Simple yet Production Ready MLOps example of using any generating model
Demo.mp4
Nowadays, with generational neural networks increasingly becoming a significant part of our life, many devs got to intergrate them into production ready systems, no matter whether the system is a big entreprise or just a wrapper for such a model with some web, mobile or bot user interface. Programmatic madia creating, such as generating social media content like posts, videos, music and etc isn't already some new thing for now, but with neural networks becoming so popular and moreover affordable for ordinar people, makes such models so desirable to use.
You can get some model weights, it's architecture implementaion and just generate some content with it by hand - it's not that complex. But when it comes to integrating such a model into production ready system, even as simple as just that model wrapper, it's no longer that straighforward. You gotta think about load balancing, queued tasks, perfomance control, durability, rodustness and resource and health monitoring. CI/CD becomes a thing too since deploying process becomes complex and you don't wanna do that with your bare hands everytime.

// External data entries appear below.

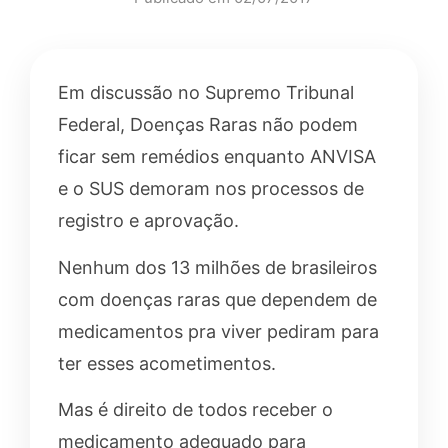
Em discussão no Supremo Tribunal
Federal, Doenças Raras não podem
ficar sem remédios enquanto ANVISA
e o SUS demoram nos processos de
registro e aprovação.
Nenhum dos 13 milhões de brasileiros
com doenças raras que dependem de
medicamentos pra viver pediram para
ter esses acometimentos.
Mas é direito de todos receber o
medicamento adequado para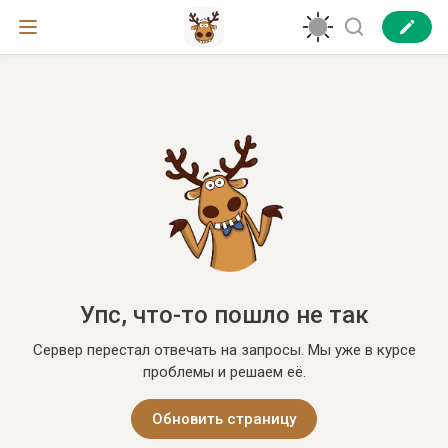
Упс, что-то пошло не так
Сервер перестал отвечать на запросы. Мы уже в курсе
проблемы и решаем её.
Обновить страницу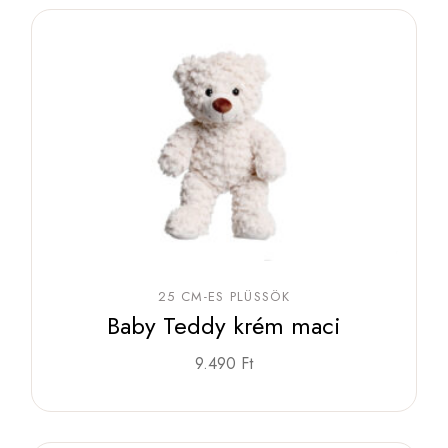
25 CM-ES PLÜSSÖK
Baby Teddy krém maci
9.490
Ft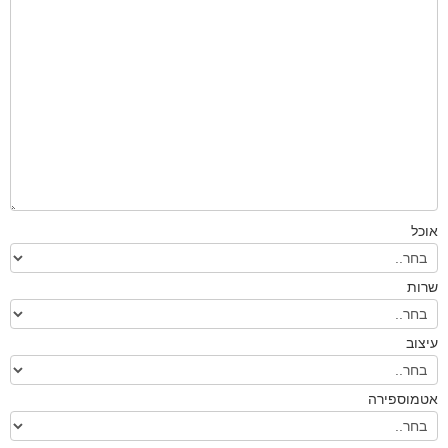
אוכל
שרות
עיצוב
אטמוספירה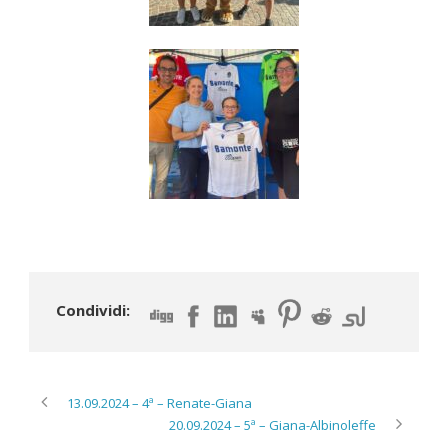
Condividi:
13.09.2024 – 4ª – Renate-Giana
20.09.2024 – 5ª – Giana-Albinoleffe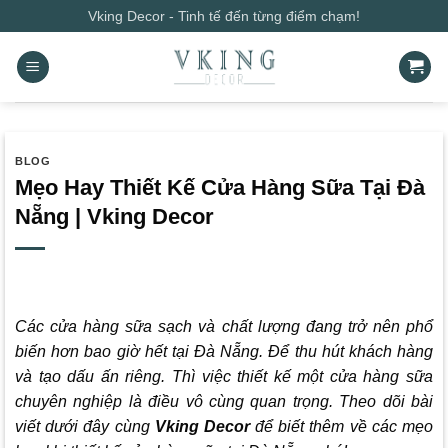
Bỏ
Vking Decor - Tinh tế đến từng điểm chạm!
qua
nội
dung
BLOG
Mẹo Hay Thiết Kế Cửa Hàng Sữa Tại Đà
Nẵng | Vking Decor
Các cửa hàng sữa sạch và chất lượng đang trở nên phổ
biến hơn bao giờ hết tại Đà Nẵng. Để thu hút khách hàng
và tạo dấu ấn riêng. Thì việc thiết kế một cửa hàng sữa
chuyên nghiệp là điều vô cùng quan trọng. Theo dõi bài
viết dưới đây cùng
Vking Decor
để biết thêm về các mẹo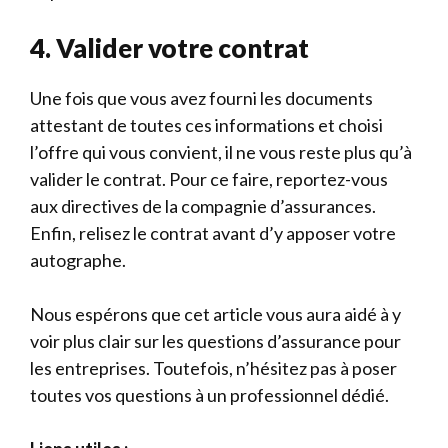
4. Valider votre contrat
Une fois que vous avez fourni les documents
attestant de toutes ces informations et choisi
l’offre qui vous convient, il ne vous reste plus qu’à
valider le contrat. Pour ce faire, reportez-vous
aux directives de la compagnie d’assurances.
Enfin, relisez le contrat avant d’y apposer votre
autographe.
Nous espérons que cet article vous aura aidé à y
voir plus clair sur les questions d’assurance pour
les entreprises. Toutefois, n’hésitez pas à poser
toutes vos questions à un professionnel dédié.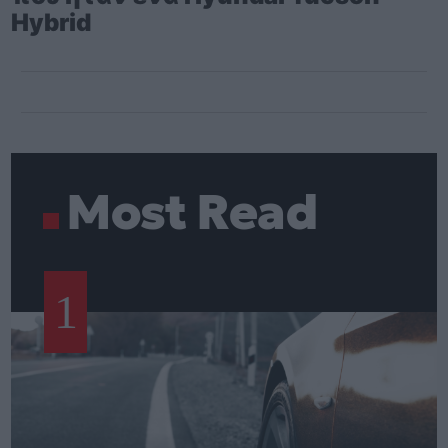
Hybrid
Most Read
1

This project uses Stable Diffusion txt2img model via using diffussers library to demonstrate such an example of how to implement simple production ready model wrapper, but with the idea you can use any other generational model like:
- txt2img
- img2img
- txt2txt
- tts
- stt
- txt2video
- img2video
It also provides a simple demo web interface shown above to interact with, but you can use the arcitectual approache to implement any other way of interating via, maybe you would like to create a telegram bot or native mobile app, or use it as an external API via some RESTful API, RPC, gRPC or message queues - feel free to pick any way that suits your case best
Since the meaning of the project is to implement as easy to use production ready model wrapper as possible, installation process is simple too. It uses Docker so it's required to be installed to build and run the project:
- Clone the project:
git clone https://github.com/Dominux/commercial-studio-photos-generator.git
- Copy
.env.example
to.env
:
cp ./.env.example ./.env
and you can optionally edit it as you wish
- Build and run the project:
make up
Once it ran you can access localhost:8000 to get the webpage.
If something went wrong or you're just willing to check the logs, you can do that via looking into logs of cspg-server
and cspg-worker
services:
docker logs -f cspg-server
and
docker logs -f cspg-worker
It uses Web-Queue-Worker pattern by obvious reasons. The whole architecture is presented below:
With scalability being extremelly necessery in case of such applications, this architecture brings ability to simply scale:
- inner traffic by increasing Server workers amount
- amount of messages to be queued by... increasing Queue capacity
- model perfomance by increasing Worker workers amount
This architecture also allows to distribute the whole system between many machines, like taking all the services into different machines or even increase generational perfomance by using different GPUs by using a separate instance of Worker worker on each GPU unit.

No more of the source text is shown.